Let $$f(y_1, \ldots, y_n) = \ln(\sum\limits_{i = 1}^n \exp(y_i^T b))$$ where $y_i, b$ are $N$ dimensional vectors
I wish to compute $\nabla_{y_j} f(y_1, \ldots, y_n)$ rigorously using the chain rule. $j = 1,\ldots, n$.

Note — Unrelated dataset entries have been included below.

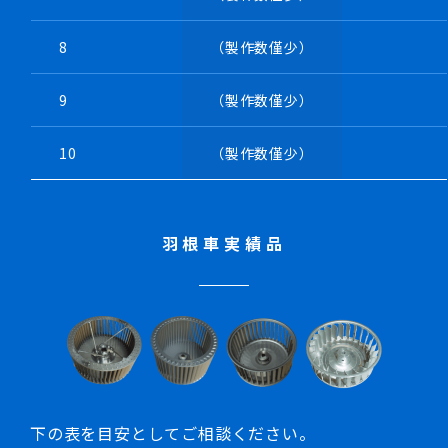
8
（製作数僅少）
9
（製作数僅少）
10
（製作数僅少）
・渦巻きケーシング（SUS304）
・装置メーカー様向け部品出荷
羽根車実績品
下の表を目安としてご相談ください。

So let $h(w) = \ln(w), w = \sum\limits_{i = 1}^n \exp(p_i), p_i = y_i^Tb$
Then $\nabla_{y_j} f(y_1, \ldots, y_n) = \nabla_{y_j} h(w) = \nabla_{y_j} h(w(p_i) = \dfrac{dh}{dw} \dfrac{d w}{d p_i} \nabla_{y_i} p_i$
where
$\dfrac{dh(w)}{dw} = \dfrac{1}{w} = \dfrac{1}{\sum\limits_{i = 1}^n \exp(y_i^T b)}$
$\dfrac{d w}{d p_i} = \exp(p_i)$
$ \nabla_{y_j} p_i = 0$
But then the entire derivative is $0$!
Where did I go wrong?
$\nabla_{y_j}p_i=0$ if $i\ne j$, but $\nabla_{y_j}p_j=b$.
So $\nabla_{y_j}f=\sum_i\frac{1}w\exp(p_i)\nabla_{y_j}p_i=\frac{b}w\exp(p_j)$.